Had NCRIS been defunded, 27 research facilities across the country faced closure, potentially costing up to 1700 highly skilled jobs that are funded by NCRIS. This, in turn, would have had knock-on effects on the roughly 35,000 scientific researchers working at NCRIS facilities. Amid a backlash, this strategy was quickly abandoned.

In the end, the combined votes of Labor, the Greens and a string of crossbenchers was all that was necessary to topple the bill, after more than a year of demonstrations by students, furious at plans to allow universities to massively increase fees.

The defeat of the bill is a cause for celebration for student activists who have fought hard to make sure this issue stays in the spotlight. Students engaged in an aggressive campaign to fight the reforms and contributed greatly to the failure of the government’s program. Importantly, these sorts of failures not only defend the living standards and conditions of students, but also go a long way to discrediting the government and its policies.

Students fought these reforms as the Abbott government was already facing a political crisis in the Senate. The government needs the support of crossbenchers to pass any legislation not supported by Labor and the Greens in the Senate. Chaos in the Senate gave students the opportunity to strike down deregulation.

Conditions may not remain so favourable, so it would be a mistake to relax at this point. Pyne may try to modify the bill to gain the support of crossbenchers. Most crossbenchers have made gestures towards wanting some form of austerity program implemented in the university sector, while opposing deregulation as it now exists. Pyne has already indicated that he will continue to push deregulation of the university sector as key to the Abbott government’s policy on the issue.

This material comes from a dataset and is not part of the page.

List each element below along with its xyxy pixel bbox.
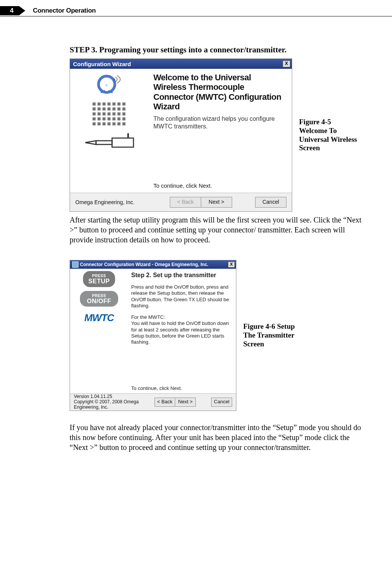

This is not a time to step back. Students need to press the advantage. Fee deregulation is the centrepiece of the Abbott government’s plan for the university sector and students need to keep fighting until it is dead.

It is unreasonable to believe that students can continue to remain on the defensive when it comes to threats to their education. A new model for education, one that is just and equitable, must be brought to the table if large numbers of students are to mobilise.

Such a model of education would have fully funded, free and open educational institutions, where students have access to a living income and a meaningful say in the way universities are run.

Experiences from around the world show us what is necessary. In Quebec, Chile and Germany, huge numbers of students, numbering in the hundreds of thousands, have mobilised to defeat restructuring of the university sector and in Chile and Germany, establish free education. In the Netherlands, students at the University of Amsterdam have continued a weeks-long occupation of university buildings in protest against course cuts.

These examples share a common theme: grassroots, popular organising that involves as many students as possible and uses these organic networks to mobilise huge groups of students in protest.

Without these huge, popular movements we cannot expect to mobilise or sustain a large enough student body to see similar demands pass through Australia’s parliament.